Town of Farragut is in good shape financially, Town administrator David Smoak told Farragut Board of Mayor and Aldermen last week.
Smoak presented proposals to the 2018-19 budget during a workshop held before the Board’s meeting Thursday, March 8, that started its annual budget process.
“Overall, we are looking at around a $7.2 million budget this year,” he said. “We’re looking at expenditures slightly lower than that, [$7,126,948], leaving a fund balance of $10,971,281. For 2018-19, the staff proposes $6,650,183, leaving a fund balance of $9,095,363.
“Over the last three years, we’ve been able to have revenues over expenditures over $5 million per year,” Smoak added. “This certainly has been a very good economic time for the Town, and for us to be able to get a lot of big projects done that we have been trying to save up for over time.”
Every year, the Board works on its strategic plan for the next year. This past year, he said, the Board developed a new, updated plan — the first in six years.
Smoak anticipates the 2017-18 budget to end with an estimated $12,501,311 in revenues. Of that, $6.5 million would come from local sales tax, and $1.9 million would come from state sales tax.
For the FY 2018-19 budget, Smoak proposes the Town would have revenues of $10,919,320, of which $6,180,000 would come from local sales tax and $1.8 million would come from state sales tax.
The state and local sales tax makes up most of the Town’s revenues, he said.
“The first part of our revenue sharing, the largest part, is our local sales tax, [where] we are seeing a slight increase in our local sales tax,” Smoak added.
However, he said, last year and running into this year, “the state had made an error in the new software system it had. I guess it wasn’t capturing all the businesses that were in Farragut.

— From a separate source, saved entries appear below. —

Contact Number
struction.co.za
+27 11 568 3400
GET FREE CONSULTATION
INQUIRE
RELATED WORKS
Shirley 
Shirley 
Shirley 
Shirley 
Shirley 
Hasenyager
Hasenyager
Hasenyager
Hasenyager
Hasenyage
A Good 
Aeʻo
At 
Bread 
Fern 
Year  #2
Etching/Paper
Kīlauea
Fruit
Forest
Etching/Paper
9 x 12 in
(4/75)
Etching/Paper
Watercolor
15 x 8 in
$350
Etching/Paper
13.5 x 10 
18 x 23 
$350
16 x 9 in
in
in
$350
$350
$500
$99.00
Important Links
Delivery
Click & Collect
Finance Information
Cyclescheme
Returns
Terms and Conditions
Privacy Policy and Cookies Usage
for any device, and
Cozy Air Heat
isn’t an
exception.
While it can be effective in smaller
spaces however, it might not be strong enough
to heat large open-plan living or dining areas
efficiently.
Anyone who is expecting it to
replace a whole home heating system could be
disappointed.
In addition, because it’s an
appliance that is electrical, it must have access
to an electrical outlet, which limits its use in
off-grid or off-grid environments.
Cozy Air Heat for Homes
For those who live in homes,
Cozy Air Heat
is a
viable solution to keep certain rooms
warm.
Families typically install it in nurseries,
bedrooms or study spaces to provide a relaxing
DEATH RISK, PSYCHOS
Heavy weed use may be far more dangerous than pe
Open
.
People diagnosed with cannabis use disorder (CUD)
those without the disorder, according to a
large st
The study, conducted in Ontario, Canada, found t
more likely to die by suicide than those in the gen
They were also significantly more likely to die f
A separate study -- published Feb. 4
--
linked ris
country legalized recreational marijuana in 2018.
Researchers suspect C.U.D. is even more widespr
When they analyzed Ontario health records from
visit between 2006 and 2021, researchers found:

“Because of that error, some of the businesses were dropped off Farragut and placed, wrongly, into Knox County or Knoxville.

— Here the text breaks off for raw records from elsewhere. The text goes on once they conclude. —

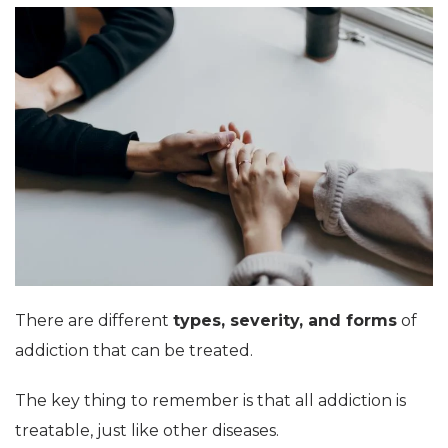
There are different
types, severity, and forms
of
addiction that can be treated.
The key thing to remember is that all addiction is
treatable, just like other diseases.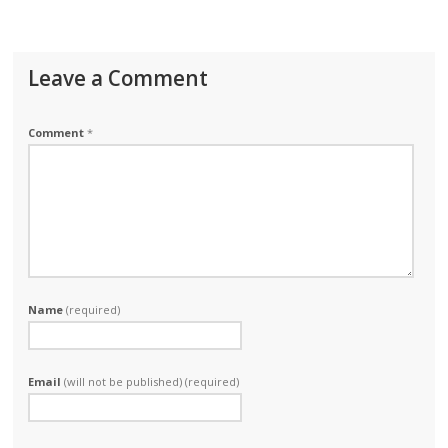
Leave a Comment
Comment
*
Name
(required)
Email
(will not be published) (required)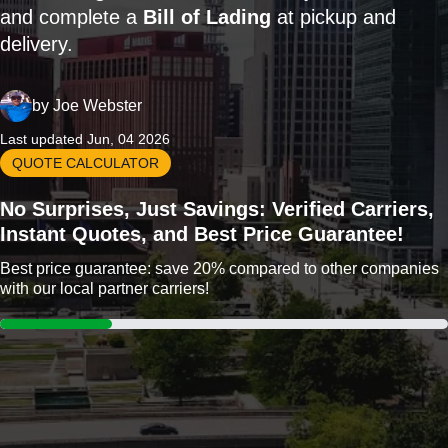
and complete a
Bill of Lading
at pickup and
delivery.
by
Joe Webster
Last updated Jun, 04 2026
QUOTE CALCULATOR
No Surprises, Just Savings: Verified Carriers,
Instant Quotes, and Best Price Guarantee!
Best price guarantee: save 20% compared to other companies
with our local partner carriers!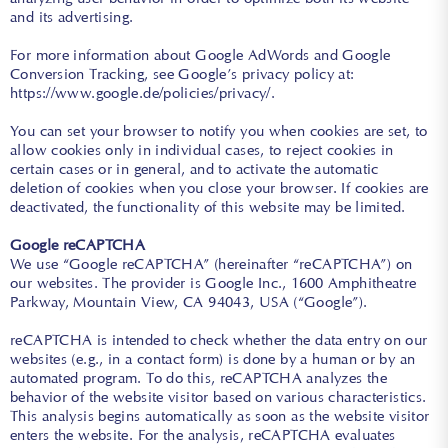
and its advertising.
For more information about Google AdWords and Google
Conversion Tracking, see Google’s privacy policy at:
https://www.google.de/policies/privacy/
.
You can set your browser to notify you when cookies are set, to
allow cookies only in individual cases, to reject cookies in
certain cases or in general, and to activate the automatic
deletion of cookies when you close your browser. If cookies are
deactivated, the functionality of this website may be limited.
Google reCAPTCHA
We use “Google reCAPTCHA” (hereinafter “reCAPTCHA”) on
our websites. The provider is Google Inc., 1600 Amphitheatre
Parkway, Mountain View, CA 94043, USA (“Google”).
reCAPTCHA is intended to check whether the data entry on our
websites (e.g., in a contact form) is done by a human or by an
automated program. To do this, reCAPTCHA analyzes the
behavior of the website visitor based on various characteristics.
This analysis begins automatically as soon as the website visitor
enters the website. For the analysis, reCAPTCHA evaluates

“It took some months to get that revenue back,” Smoak said. “The state allocated all that revenue back to Farragut in October. We have been averaging that out over the last six months, but what that’s going to do is give us an estimated number.”

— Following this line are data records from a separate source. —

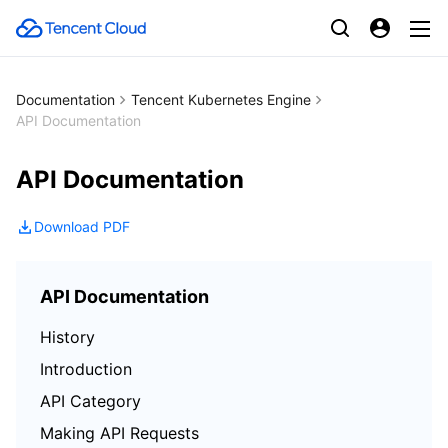
Documentation
Tencent Kubernetes Engine
API Documentation
API Documentation
Download PDF
API Documentation
History
Introduction
API Category
Making API Requests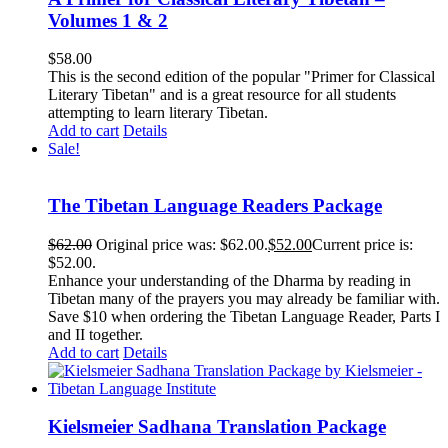
Volumes 1 & 2
$
58.00
This is the second edition of the popular "Primer for Classical
Literary Tibetan" and is a great resource for all students
attempting to learn literary Tibetan.
Add to cart
Details
Sale!
The Tibetan Language Readers Package
$
62.00
Original price was: $62.00.
$
52.00
Current price is:
$52.00.
Enhance your understanding of the Dharma by reading in
Tibetan many of the prayers you may already be familiar with.
Save $10 when ordering the Tibetan Language Reader, Parts I
and II together.
Add to cart
Details
Kielsmeier Sadhana Translation Package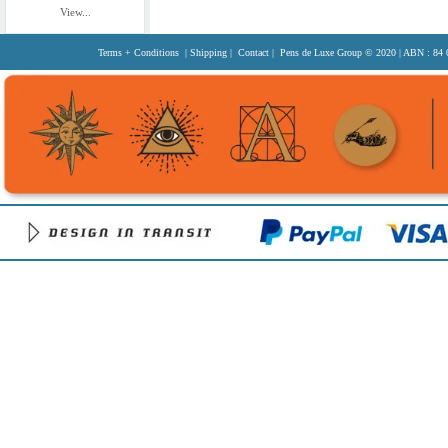
View...
Terms + Conditions
|
Shipping
|
Contact
| Pens de Luxe Group
© 2020
| ABN : 84 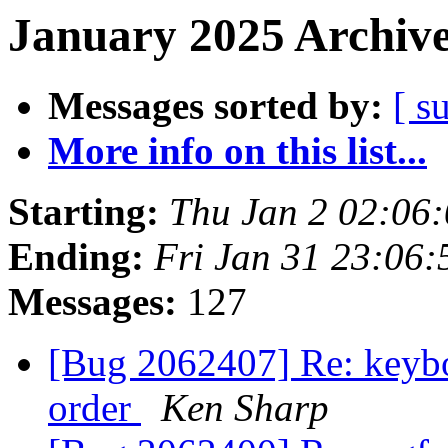
January 2025 Archive
Messages sorted by:
[ s
More info on this list...
Starting:
Thu Jan 2 02:06
Ending:
Fri Jan 31 23:06
Messages:
127
[Bug 2062407] Re: keyboar
order
Ken Sharp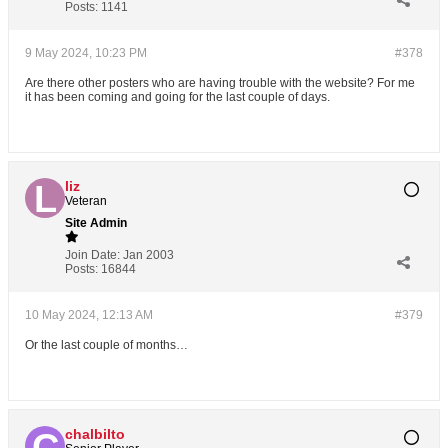
Posts:
1141
9 May 2024, 10:23 PM
#378
Are there other posters who are having trouble with the website? For me
it has been coming and going for the last couple of days.
liz
Veteran
Site Admin
Join Date:
Jan 2003
Posts:
16844
10 May 2024, 12:13 AM
#379
Or the last couple of months…
chalbilto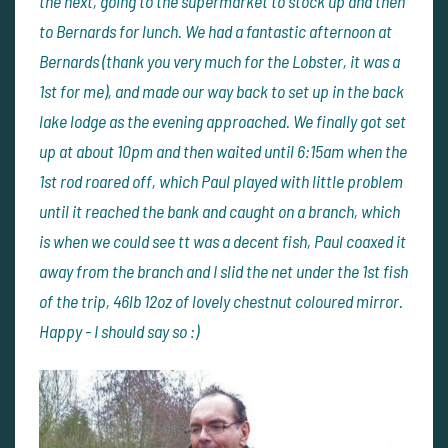
the next, going to the supermarket to stock up and then
to Bernards for lunch. We had a fantastic afternoon at
Bernards (thank you very much for the Lobster, it was a
1st for me), and made our way back to set up in the back
lake lodge as the evening approached. We finally got set
up at about 10pm and then waited until 6:15am when the
1st rod roared off, which Paul played with little problem
until it reached the bank and caught on a branch, which
is when we could see tt was a decent fish, Paul coaxed it
away from the branch and I slid the net under the 1st fish
of the trip, 46lb 12oz of lovely chestnut coloured mirror.
Happy - I should say so :)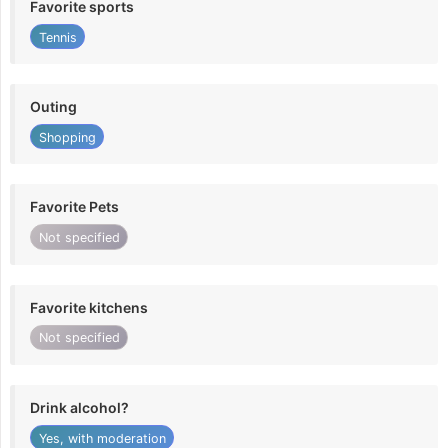
Favorite sports
Tennis
Outing
Shopping
Favorite Pets
Not specified
Favorite kitchens
Not specified
Drink alcohol?
Yes, with moderation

Next year, he said the staff is expecting a 3 percent increase in the local sales tax.
“I don’t anticipate any large developments coming on line in the next year,” Smoak said. “There are several things in the pipeline, but even if they started construction the next couple of months, I don’t know if they actually would get done in time to have any real impact on us on next year’s budget.”
With the enactment of the Improve Act, the Town can expect a decrease in its General Fund revenue by approximately $23,730 — but an increase in State Street Aid Fund revenues by $117, 520.
“If you recall, there was a 4-cent gas tax increase this year. It’s going to be 1 cent next year and 1 cent the year after that,” Smoak said.
However, the Town continuously can expect to get less from the state Hall Tax.
“It will be eliminated by 2021,” Smoak said. “It’s been going down 1 percent a year, from the state, which is around a 17 percent reduction to us each and every year.”
In the Town’s 2016-17 budget, it received $1,143,490 from the tax. He estimates revenues from the tax at $1,091,836 for 2017-18 and he anticipates $400,000 for 2018-19.
Other revenues include the Wholesale Beer, Liquor and Mixed Drink Tax, which he proposes will be $1,165,000 for the 2017-18 budget; intergovernmental revenues, $651,400; building permits and licenses, $354,700; recreation fees, $162,500; traffic enforcement program fines, $50,200; rent, $91,720; and miscellaneous, $63,800.
Part of what will be decreasing general fund expenses is the tourism program.
“We are looking at tourism and we are looking at making it a separate fund, so the expenses we currently have in the General Fund, we are looking out to pull in that tourism fund,” he said. “We are still working on that.
The staff also has not included personnel merit or employee expenses in the budget.
“We usually do that later, once we have time to figure out where we’re at,” he said. “Overall, with personnel and operating costs, you can see a pretty steady trend line.”
This year, the Town had an increase on health insurance rates, which “caused us to have a higher end-of-the-year cost,” Smoak said. “Next year, we are not proposing to add any new positions, so we are looking at a flat number of employees for next year.”